I think of the beautiful paradox offered in a letter of Thomas Merton when he spoke of the Shakers:-

The Shakers remain as witnesses to the fact that only humility keeps us in communion with truth, and first of all with our own inner truth. This one must know without knowing it, as they did. For as soon as we become aware of "our truth" we let go of it and embrace an illusion.

Jesus as "leader" OR, alternatively, Christ/Tao/Logos/Buddha Nature. A "type" to emulate, follow, or a state of radical freedom, free of it all? Is that possible? I think so. Merton speaks elsewhere of only God being "free", and his faith is that "God is His own gift". You can convert all that into non-theistic language.....Reality-as-is, not "God", yet what is in a word? Definitions and conclusions can kill, there should be a warning sign on them.

Back to Dogen, seeking his own time and place, his own path. He knew of the Buddha explaining why he still sat in meditation even after enlightenment, or "becoming awake". "Out of compassion for future generations" said the Buddha. But Dogen was unsatisfied with anyone elses "answer" and sought his own. The "answer" is not in looking back or in emulating others, however honoured, but in finding our own freedom of mind, which is forever "empty" and therefore can always give the "appropriate statement".

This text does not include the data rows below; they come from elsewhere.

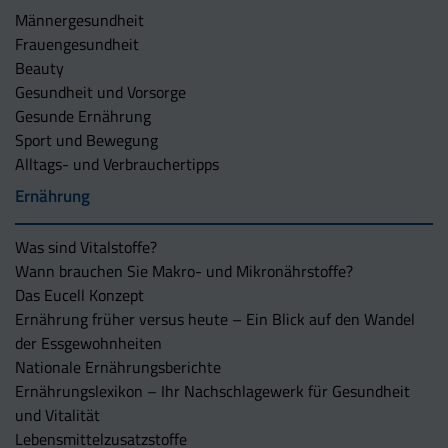
Männergesundheit
Frauengesundheit
Beauty
Gesundheit und Vorsorge
Gesunde Ernährung
Sport und Bewegung
Alltags- und Verbrauchertipps
Ernährung
Was sind Vitalstoffe?
Wann brauchen Sie Makro- und Mikronährstoffe?
Das Eucell Konzept
Ernährung früher versus heute – Ein Blick auf den Wandel
der Essgewohnheiten
Nationale Ernährungsberichte
Ernährungslexikon – Ihr Nachschlagewerk für Gesundheit
und Vitalität
Lebensmittelzusatzstoffe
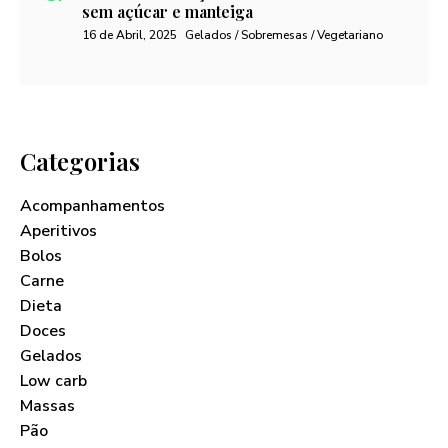
sem açúcar e manteiga
16 de Abril, 2025
Gelados / Sobremesas / Vegetariano
Categorias
Acompanhamentos
Aperitivos
Bolos
Carne
Dieta
Doces
Gelados
Low carb
Massas
Pão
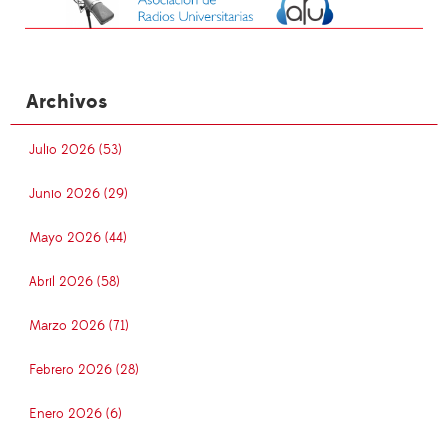
Archivos
Julio 2026 (53)
Junio 2026 (29)
Mayo 2026 (44)
Abril 2026 (58)
Marzo 2026 (71)
Febrero 2026 (28)
Enero 2026 (6)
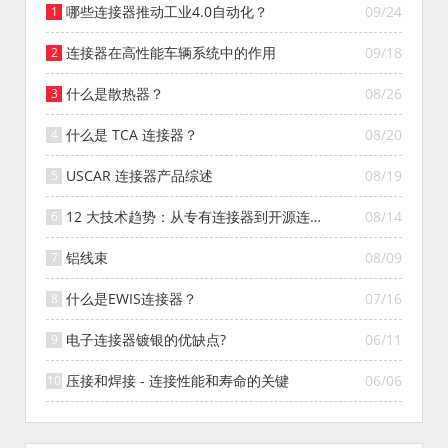
哪些连接器推动工业4.0自动化？
09/24
连接器在高性能车辆系统中的作用
09/18
什么是散热器？
08/26
什么是 TCA 连接器？
08/20
USCAR 连接器产品综述
08/19
12 大技术趋势：从专有连接器到开源连接
08/14
器的演变
铝线束
08/09
什么是EWIS连接器？
07/16
电子连接器镀银的优缺点?
06/11
压接和焊接 - 连接性能和寿命的关键
06/06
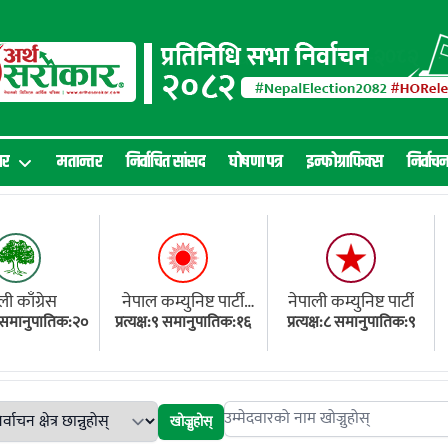
ार
मतान्तर
निर्वाचित सांसद
घोषणा पत्र
इन्फोग्राफिक्स
निर्वाच
ली काँग्रेस
नेपाल कम्युनिष्ट पार्टी
नेपाली कम्युनिष्ट पार्टी
१८ समानुपातिक:२०
प्रत्यक्ष:९ समानुपातिक:१६
(एमाले)
प्रत्यक्ष:८ समानुपातिक:९
खोज्नुहोस्
Search candidates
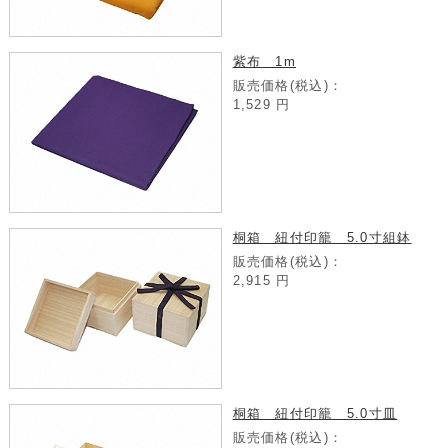
紫布 1m
販売価格(税込)：
1,529
円
桐箱 紐付印籠 5.0寸組鉢
販売価格(税込)：
2,915
円
桐箱 紐付印籠 5.0寸皿
販売価格(税込)：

It is quite interesting reading biographical details of Dogen's own search. One illuminating incident was when, in China, he sat in meditation with a group of novices. The novice beside him began to slip into sleep and the "master" gave him a wack, shouting out:- "How dare you fall asleep when you are seeking to cast off body and mind!?" Dogen gained great insight from this.
 
Typical. The most immediately obvious way to cast off mind and body is to travel metaphysically through dreams which are symbols of the undercurrents of your subconscious mind. It is always time travel as well because you think you are in a dream which lasts 20 minutes or more when you are in it but in a waking state you may realise you were only in dream state for seconds.

So the Master in that case punishes the student for using nature to seek the usual way to cast off mind and body and to travel through space and time unrestricted by such passing things as a physical state.

Perhaps the student should have slapped the Master back for his hubris and impertinence.
 
To be honest, the only thing typical around here is someone 1. Determined to slap down any "master" and 2. To advise us all that they themselves have all the relevant answers and 3. Demonstrates that they in fact understand nothing about any individual seeking their own answers. Hubris? Tell me about it.

Sorry, just pissed off with it. Feeling low. Over and out.
 
Back in the Pure Land and back to Dogen, minus his body and mind. Dogen deals with dreams and illusions and symbols elsewhere in his vast corpus and such need not detain me here, metaphysically or otherwise.

Dogen was the mystical realist (which says much). He was in the zen zone of authenticating everyday existence, this for the "return to the market-place" out of compassion for future generations. The dropping of body and mind is metaphor, it is losing the compulsions of the past, its congealed conditioning, and truly being in the present, where the only extension is intensity/authenticity.

One commentator has likened his outlook to that of Whitehead, of a constant advance into novelty, where everything is always new under the sun. Nothing is ever concealed.

As Hee Jin-Kim says:- Mystery, in Dōgen’s view, did not consist of that which was hidden or unknown in darkness or that which would be revealed or made known in the future. Rather, it consisted of the present intimacy, transparency, and vividness of thusness, for “nothing throughout the entire universe is concealed” (henkai-fuzōzō). Nevertheless, the mystery of emptiness and thusness had to go beyond this: intimacy had to be ever penetrated (tōkamitsu).

So although the "now" is all that there ever is, there is nevertheless, for Dogen, a "movement toward Buddha".

Well, yes, all nonsense, but I'm encouraged to post it by nonsense of equal absurdity here on this forum.